Nie noście z sobą trzosa ani torby, ani sandałów; i nikogo w drodze nie pozdrawiajcie. Gdy do jakiego domu wejdziecie, najpierw mówcie: „Pokój temu domowi”. Jeśli tam mieszka człowiek godny pokoju, wasz pokój spocznie na nim; jeśli nie, powróci do was.
W tym samym domu zostańcie, jedząc i pijąc, co mają: bo zasługuje robotnik na swoją zapłatę. Nie przechodźcie z domu do domu. Jeśli do jakiego miasta wejdziecie i przyjmą was, jedzcie, co wam podadzą; uzdrawiajcie chorych, którzy tam są, i mówcie im: „Przybliżyło się do was królestwo Boże”».
Komentarz do Ewangelii 18 października:
Człowieka wierzącego można poznać po pokoju, jaki ma w swoim wnętrzu i którego również udziela innym, którzy są w jego otoczeniu. Z takim człowiekiem miło jest przebywać i można się od niego wiele nauczyć. Pokój w relacji prowadzi zawsze do zrozumienia i dialogu. Spójrz na siebie – czy jesteś osobą, z którą sam chciałbyś przebywać?
Pierwszym w relacji, który niesie pokój ludziom, jest sam Bóg.

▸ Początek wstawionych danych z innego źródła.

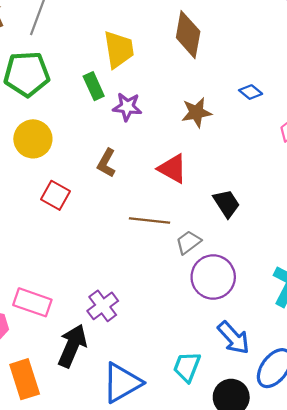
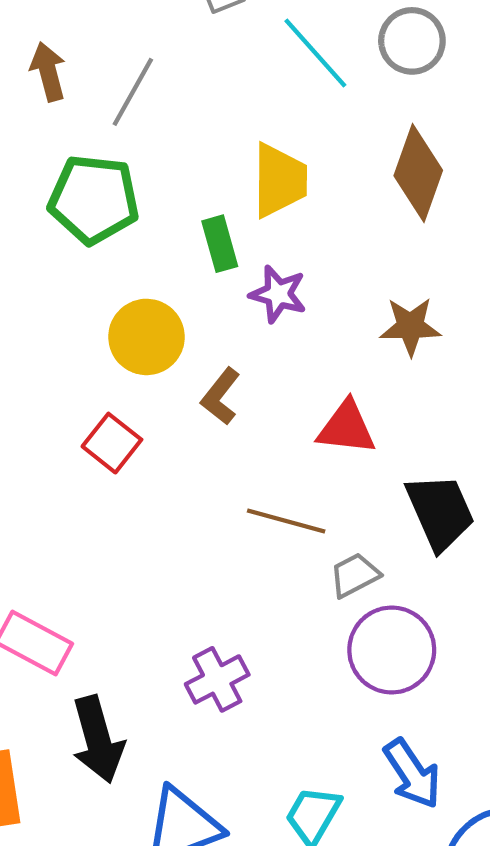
yellow circle: (33, 139) -> (146, 337), moved
red triangle: (172, 169) -> (346, 428), turned -32
black trapezoid: (226, 203) -> (440, 512), size x1.4
purple cross: (103, 306) -> (217, 679), moved
black arrow: (72, 346) -> (98, 739), turned 132

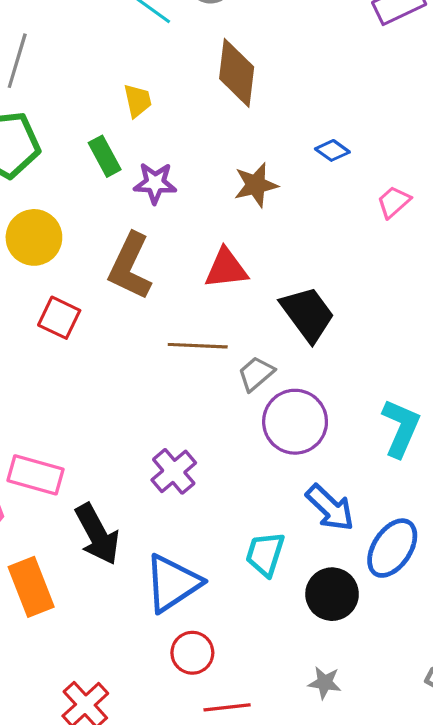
yellow trapezoid: (280, 180) -> (138, 101), size x0.6
yellow circle: (146, 337) -> (34, 237), moved
brown L-shape: (221, 396) -> (130, 266), size x1.6

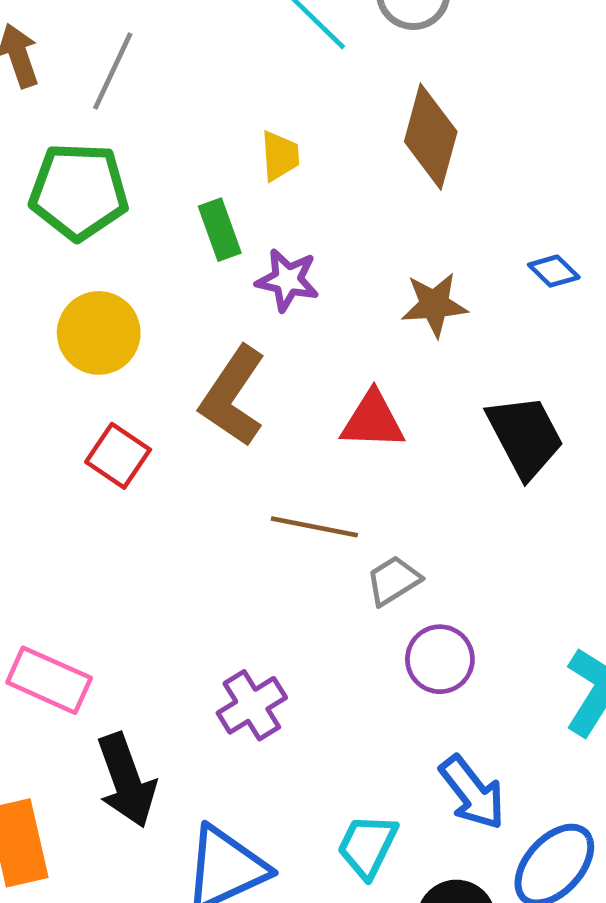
black trapezoid: (308, 314) -> (525, 436), moved
purple circle: (295, 422) -> (440, 659), size x0.7

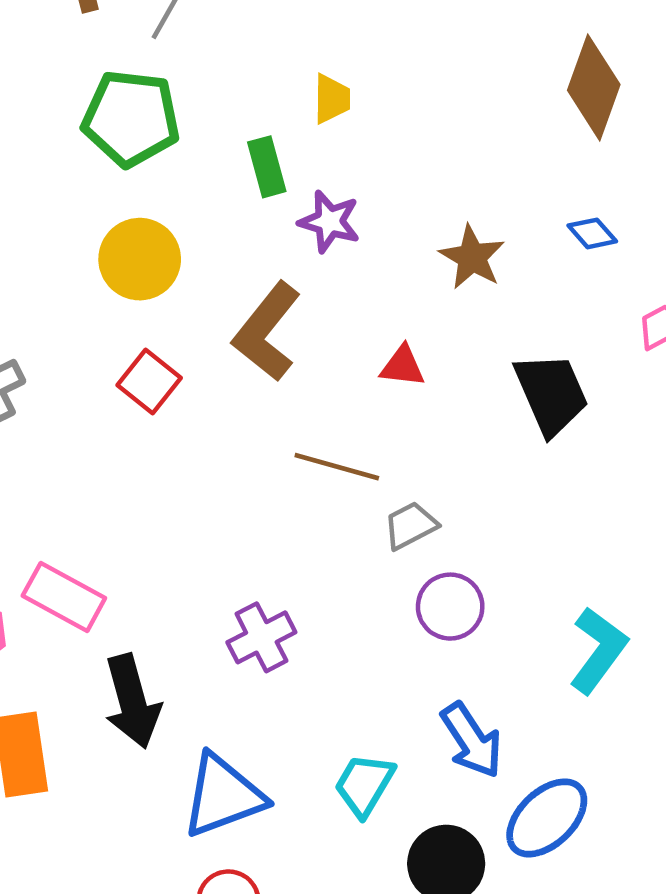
brown diamond: (431, 137) -> (594, 87), moved
brown star: (434, 305) -> (472, 257), turned 30
red triangle: (373, 420) -> (403, 366), size x0.7

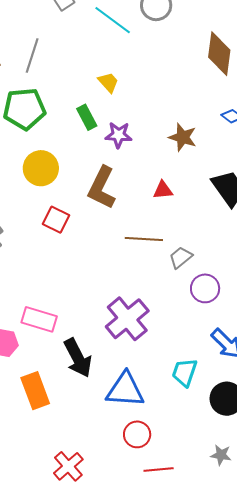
yellow trapezoid: (332, 99) -> (108, 82), turned -30
purple cross: (261, 637) -> (127, 319), size x1.5
blue triangle: (223, 796) -> (125, 390), turned 36

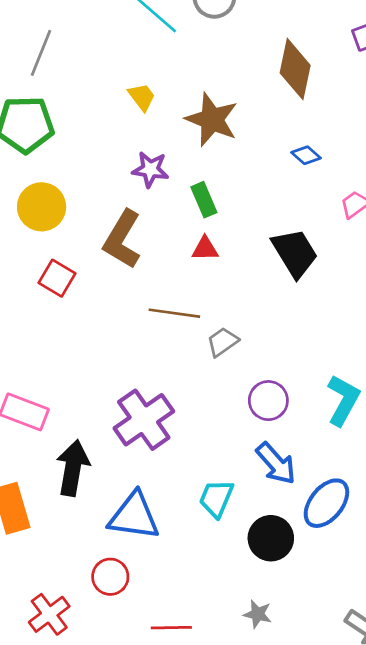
green rectangle: (87, 117) -> (204, 200), moved
brown star: (183, 137) -> (212, 120), moved, size x1.4
purple circle: (205, 288) -> (268, 401), moved
black arrow: (78, 358) -> (73, 468), turned -147
red circle: (137, 434) -> (110, 577), moved

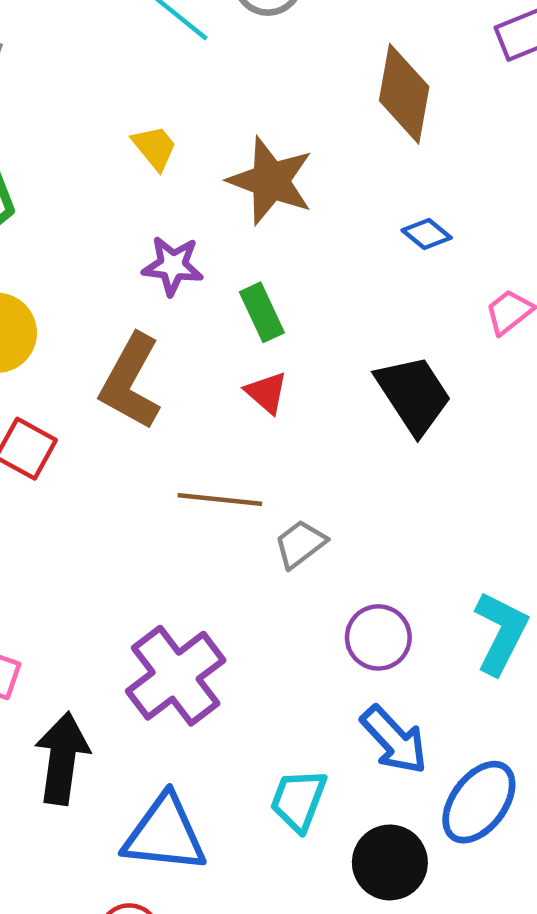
red triangle: (205, 249) -> (266, 393), turned 44

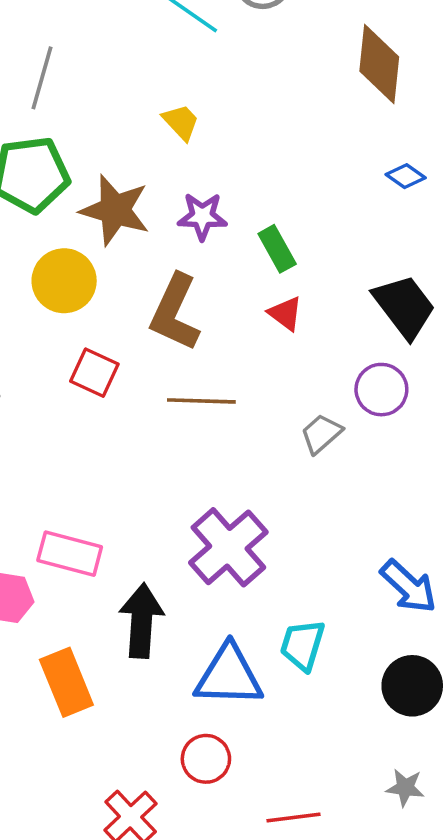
brown star: (271, 181) -> (115, 210), moved
brown line: (220, 500) -> (201, 401), moved
purple circle: (378, 637) -> (381, 390), moved
cyan trapezoid: (298, 800) -> (302, 645), moved

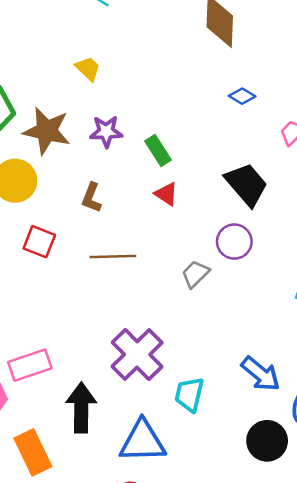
brown L-shape: (175, 312) -> (91, 198), size x0.6
pink rectangle: (70, 554) -> (30, 365), turned -30
cyan trapezoid: (302, 645) -> (189, 394), moved

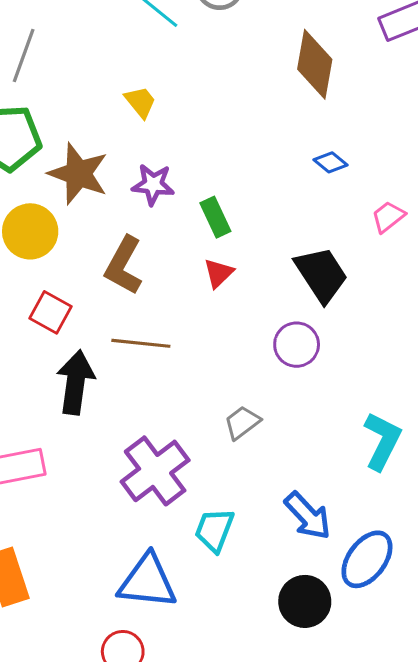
red triangle: (166, 194) -> (219, 273), turned 35
brown L-shape: (91, 198) -> (124, 265), size x1.5
gray trapezoid: (195, 274) -> (242, 423), moved
black arrow: (81, 408) -> (76, 382), moved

Ta łaska, którą otrzymujemy, nie jest nam jednak dana na wyłączność. Tych, którzy sami już doświadczyli pokoju, Jezus posyła dalej, aby i inni ludzie mogli go otrzymać. Głoszenie Ewangelii powinno zaczynać się od dzielenia z innymi tym, co w nas dobre. A ty czym dzielisz się chętniej z innymi – dajesz pokój czy raczej go burzysz?
Niestety, na tym świecie nie wszystkim zależy na pokoju. Sam Jezus zaznacza w Ewangelii, że znajdą się tacy, którzy odrzucą dar pokoju. Tam, gdzie nie ma pokoju, panoszy się strach, w którym znalezienie Boga staje się wręcz niemożliwe. Warto zauważyć, że nawet gdy ktoś nie przyjmie naszego pokoju, to ten pokój do nas powróci, a to znaczy, że nie powinniśmy wtedy odpłacać się komuś złością czy oburzeniem, bo pokój nadal w nas będzie. W świecie rozdartym przez różnego rodzaju niepokoje bądź świadkiem niosącym zawsze Boży pokój, aby inni mogli dzięki tobie poznać Jezusa.